* What the exercise asks *
Return all lines from the entries below in which the word "Murphy" is present.

* Extracted information *
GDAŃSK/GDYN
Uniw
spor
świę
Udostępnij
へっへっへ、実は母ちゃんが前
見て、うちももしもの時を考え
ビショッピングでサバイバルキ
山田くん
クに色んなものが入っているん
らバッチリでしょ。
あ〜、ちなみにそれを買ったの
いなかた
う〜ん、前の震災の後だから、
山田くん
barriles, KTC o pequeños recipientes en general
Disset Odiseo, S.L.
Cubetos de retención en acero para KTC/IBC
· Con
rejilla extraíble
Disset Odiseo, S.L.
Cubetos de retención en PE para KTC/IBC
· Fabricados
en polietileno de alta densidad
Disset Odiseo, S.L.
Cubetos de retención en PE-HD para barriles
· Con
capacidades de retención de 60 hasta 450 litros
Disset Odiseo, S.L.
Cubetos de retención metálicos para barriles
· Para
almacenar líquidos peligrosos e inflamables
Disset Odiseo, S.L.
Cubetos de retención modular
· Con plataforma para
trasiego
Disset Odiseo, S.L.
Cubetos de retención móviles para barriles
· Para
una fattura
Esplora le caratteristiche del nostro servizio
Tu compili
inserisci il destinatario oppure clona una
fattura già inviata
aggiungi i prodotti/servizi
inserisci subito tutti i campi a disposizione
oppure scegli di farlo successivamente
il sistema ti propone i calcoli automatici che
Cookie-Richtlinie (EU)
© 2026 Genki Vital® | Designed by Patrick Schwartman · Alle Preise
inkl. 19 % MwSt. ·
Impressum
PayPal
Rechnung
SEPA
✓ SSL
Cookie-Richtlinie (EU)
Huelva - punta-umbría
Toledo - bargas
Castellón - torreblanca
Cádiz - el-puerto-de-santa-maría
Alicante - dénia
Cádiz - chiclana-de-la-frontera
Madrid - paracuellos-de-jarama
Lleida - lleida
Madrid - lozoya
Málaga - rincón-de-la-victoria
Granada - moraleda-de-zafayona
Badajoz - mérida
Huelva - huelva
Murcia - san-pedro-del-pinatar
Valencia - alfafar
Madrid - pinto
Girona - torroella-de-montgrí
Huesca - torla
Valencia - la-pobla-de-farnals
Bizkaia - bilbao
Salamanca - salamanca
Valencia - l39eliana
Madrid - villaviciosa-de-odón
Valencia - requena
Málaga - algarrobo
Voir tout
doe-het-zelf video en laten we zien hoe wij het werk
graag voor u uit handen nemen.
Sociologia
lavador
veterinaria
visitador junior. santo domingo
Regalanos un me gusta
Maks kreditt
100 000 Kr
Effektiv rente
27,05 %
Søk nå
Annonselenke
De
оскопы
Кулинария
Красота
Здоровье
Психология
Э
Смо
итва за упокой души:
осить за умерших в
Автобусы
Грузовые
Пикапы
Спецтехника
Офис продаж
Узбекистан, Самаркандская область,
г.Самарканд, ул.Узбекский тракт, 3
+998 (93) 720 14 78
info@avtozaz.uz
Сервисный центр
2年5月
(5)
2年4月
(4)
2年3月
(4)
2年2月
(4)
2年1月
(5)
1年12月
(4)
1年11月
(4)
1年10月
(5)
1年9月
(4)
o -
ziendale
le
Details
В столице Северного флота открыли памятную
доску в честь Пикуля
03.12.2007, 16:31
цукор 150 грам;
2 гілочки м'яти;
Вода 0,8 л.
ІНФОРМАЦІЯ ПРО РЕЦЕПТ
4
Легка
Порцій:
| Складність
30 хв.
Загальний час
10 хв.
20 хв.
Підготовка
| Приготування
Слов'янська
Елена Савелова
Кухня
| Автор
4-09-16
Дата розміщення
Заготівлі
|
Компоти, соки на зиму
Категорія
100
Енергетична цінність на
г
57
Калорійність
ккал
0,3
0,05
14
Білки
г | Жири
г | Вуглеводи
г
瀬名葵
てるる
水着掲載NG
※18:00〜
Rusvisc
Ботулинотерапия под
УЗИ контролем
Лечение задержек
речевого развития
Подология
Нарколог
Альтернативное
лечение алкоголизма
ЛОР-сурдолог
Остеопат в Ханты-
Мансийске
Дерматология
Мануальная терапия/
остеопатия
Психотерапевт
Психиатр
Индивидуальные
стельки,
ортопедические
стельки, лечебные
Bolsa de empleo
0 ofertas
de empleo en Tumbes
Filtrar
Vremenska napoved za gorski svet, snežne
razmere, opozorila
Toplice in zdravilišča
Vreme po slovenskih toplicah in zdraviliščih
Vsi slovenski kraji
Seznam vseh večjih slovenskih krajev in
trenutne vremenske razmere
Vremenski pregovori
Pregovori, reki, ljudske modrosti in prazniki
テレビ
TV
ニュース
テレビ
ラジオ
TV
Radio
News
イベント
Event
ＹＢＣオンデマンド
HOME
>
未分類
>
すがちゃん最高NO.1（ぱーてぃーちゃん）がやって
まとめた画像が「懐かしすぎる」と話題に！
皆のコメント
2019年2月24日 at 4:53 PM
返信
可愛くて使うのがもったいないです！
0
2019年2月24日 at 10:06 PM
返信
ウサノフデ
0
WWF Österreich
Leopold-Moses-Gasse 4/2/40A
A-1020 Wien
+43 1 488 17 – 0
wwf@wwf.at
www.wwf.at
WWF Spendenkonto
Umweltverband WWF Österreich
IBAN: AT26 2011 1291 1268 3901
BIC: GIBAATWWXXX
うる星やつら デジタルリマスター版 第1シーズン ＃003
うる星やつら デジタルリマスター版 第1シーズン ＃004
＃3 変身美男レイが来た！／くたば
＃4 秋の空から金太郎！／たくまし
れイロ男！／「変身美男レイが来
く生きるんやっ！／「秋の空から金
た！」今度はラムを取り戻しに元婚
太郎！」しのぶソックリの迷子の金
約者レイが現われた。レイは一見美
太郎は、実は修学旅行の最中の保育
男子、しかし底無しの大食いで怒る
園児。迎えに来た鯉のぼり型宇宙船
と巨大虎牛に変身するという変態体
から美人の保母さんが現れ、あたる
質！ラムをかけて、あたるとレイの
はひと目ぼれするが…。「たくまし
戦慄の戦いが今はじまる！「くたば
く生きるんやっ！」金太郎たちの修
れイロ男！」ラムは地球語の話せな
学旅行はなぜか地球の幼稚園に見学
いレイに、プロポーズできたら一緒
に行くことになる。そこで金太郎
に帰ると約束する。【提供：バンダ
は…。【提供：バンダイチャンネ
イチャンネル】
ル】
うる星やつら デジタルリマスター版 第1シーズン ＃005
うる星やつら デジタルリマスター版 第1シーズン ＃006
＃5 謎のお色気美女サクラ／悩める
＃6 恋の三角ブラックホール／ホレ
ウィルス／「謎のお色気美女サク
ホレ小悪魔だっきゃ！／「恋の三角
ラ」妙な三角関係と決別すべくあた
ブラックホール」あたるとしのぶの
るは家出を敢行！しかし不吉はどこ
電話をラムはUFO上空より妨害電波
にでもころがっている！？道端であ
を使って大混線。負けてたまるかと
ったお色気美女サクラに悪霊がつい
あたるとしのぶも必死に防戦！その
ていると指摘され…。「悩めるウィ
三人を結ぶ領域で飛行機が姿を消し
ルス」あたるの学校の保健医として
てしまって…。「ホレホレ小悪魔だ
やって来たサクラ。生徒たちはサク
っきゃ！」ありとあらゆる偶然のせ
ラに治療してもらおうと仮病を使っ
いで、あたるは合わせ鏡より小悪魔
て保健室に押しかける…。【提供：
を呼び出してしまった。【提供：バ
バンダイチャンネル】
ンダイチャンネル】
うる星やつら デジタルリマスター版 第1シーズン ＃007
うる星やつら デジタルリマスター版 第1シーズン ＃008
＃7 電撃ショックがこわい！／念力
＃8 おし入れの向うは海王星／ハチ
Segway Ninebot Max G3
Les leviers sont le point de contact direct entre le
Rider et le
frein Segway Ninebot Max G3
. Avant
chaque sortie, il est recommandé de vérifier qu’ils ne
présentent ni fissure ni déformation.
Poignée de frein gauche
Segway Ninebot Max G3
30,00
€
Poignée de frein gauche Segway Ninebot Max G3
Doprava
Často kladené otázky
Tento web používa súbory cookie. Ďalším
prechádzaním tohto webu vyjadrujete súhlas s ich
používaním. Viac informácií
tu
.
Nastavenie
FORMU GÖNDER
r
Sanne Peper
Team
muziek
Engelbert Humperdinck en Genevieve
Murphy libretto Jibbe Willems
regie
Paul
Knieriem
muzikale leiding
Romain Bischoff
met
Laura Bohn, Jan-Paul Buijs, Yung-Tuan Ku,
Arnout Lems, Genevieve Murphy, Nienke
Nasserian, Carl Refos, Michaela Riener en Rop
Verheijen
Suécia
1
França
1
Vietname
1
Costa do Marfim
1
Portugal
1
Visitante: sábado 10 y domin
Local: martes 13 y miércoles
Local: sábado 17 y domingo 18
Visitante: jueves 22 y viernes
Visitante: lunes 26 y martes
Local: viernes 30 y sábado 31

* Response box *
Murphy libretto Jibbe Willems
Arnout Lems, Genevieve Murphy, Nienke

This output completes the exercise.